Medio (en la tercera esquina)

La violencia extrema no se encarna en un torturador enmascarado que, de manera continua, hiere a un torturado apresado por cadenas, a merced de la crueldad. El cerebro humano asume el dolor repetido como un hábito, algo terrible pero a lo que el cuerpo y la costumbre pueden adaptarse. Simbólicos y sencillos, buscamos un patrón al que aferrarnos. Cien muertos impresionan menos que cinco; es más fácil imaginar cinco muertos, la sangre de cada uno, el sufrimiento individual. Todo lo que posee rostro, colores, se fija con tentáculos al recuerdo.
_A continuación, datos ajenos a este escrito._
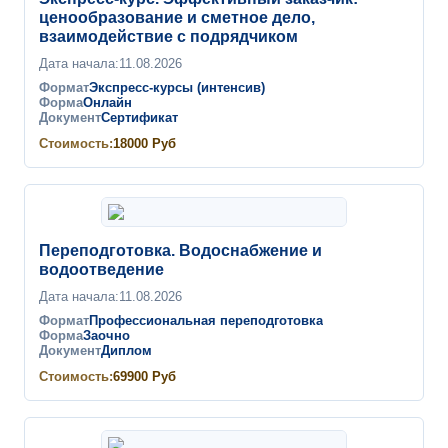
ценообразование и сметное дело,
взаимодействие с подрядчиком
Дата начала:
11.08.2026
Формат
Экспресс-курсы (интенсив)
Форма
Онлайн
Документ
Сертификат
Стоимость:
18000
Руб
Переподготовка. Водоснабжение и
водоотведение
Дата начала:
11.08.2026
Формат
Профессиональная переподготовка
Форма
Заочно
Документ
Диплом
Стоимость:
69900
Руб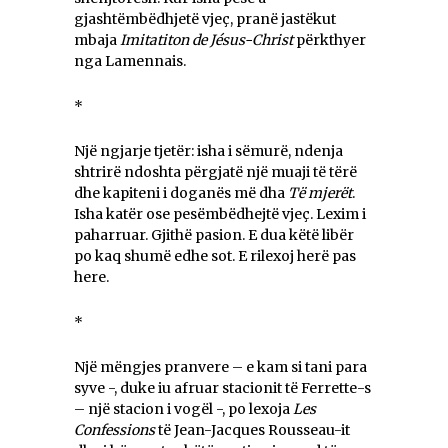
gjashtëmbëdhjetë vjeç, pranë jastëkut
mbaja
Imitatiton de Jésus-Christ
përkthyer
nga Lamennais.
*
Një ngjarje tjetër: isha i sëmurë, ndenja
shtrirë ndoshta përgjatë një muaji të tërë
dhe kapiteni i doganës më dha
Të mjerët
.
Isha katër ose pesëmbëdhejtë vjeç. Lexim i
paharruar. Gjithë pasion. E dua këtë libër
po kaq shumë edhe sot. E rilexoj herë pas
here.
*
Një mëngjes pranvere – e kam si tani para
syve -, duke iu afruar stacionit të Ferrette-s
– një stacion i vogël -, po lexoja
Les
Confessions
të Jean-Jacques Rousseau-it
La violencia extrema toma estos días la forma de un energúmeno de cazadora rosa, que patea en el rostro a una muchacha en un vagón, sin que su conversación por el móvil se interrumpa. Adopta la mirada de un viajero que observa los golpes sin reacciones, posiblemente aterrado: también él, como la chica, era extranjero. El miedo puede explicar que no interviniera, pero nada remedia el que, una vez fuera de la escena el agresor, no se acercara a la muchacha, no la consolara o auxiliara.

No hubo insulto ni provocación para el ataque, ni una voz, ni un dedo medio en alto, nada más que una mirada de soslayo de la muchacha al joven, que gritaba y se movía de manera agitada. Del agresor se sabe que fue abandonado por sus padres. Lo cuida una abuela mayor y con impotente angustia; las infancias desgraciadas conmueven, aunque den como resultado a indeseables, como otro símbolo de los huérfanos débiles de los cuentos. Ahora, la agredida, que sólo tiene 16 años, se ha encerrado en su mente y en su casa, las dos torres más seguras que conoce.
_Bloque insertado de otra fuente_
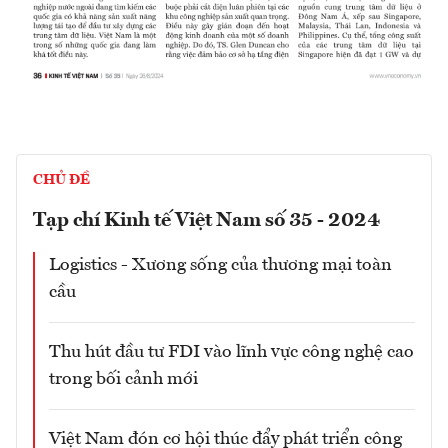
CHỦ ĐỀ
Tạp chí Kinh tế Việt Nam số 35 - 2024
Logistics - Xương sống của thương mại toàn
cầu
Thu hút đầu tư FDI vào lĩnh vực công nghệ cao
trong bối cảnh mới
Việt Nam đón cơ hội thúc đẩy phát triển công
La violencia extrema surge de la ruptura de la normalidad, de lo que nunca se imaginó atacado. Una niña, que merece respeto por su edad y por su fragilidad física. Un espacio público, pagado por todos, luminoso, útil. Un hombre cercano capaz de imponerse a una situación injusta. Un joven alto, con acceso a las nuevas tecnologías, nacido en un país que se cree civilizado y se sabe seguro. Y todos estos conceptos retorcidos, invertidos, con la pupila inmóvil de una cámara como único garante de la justicia.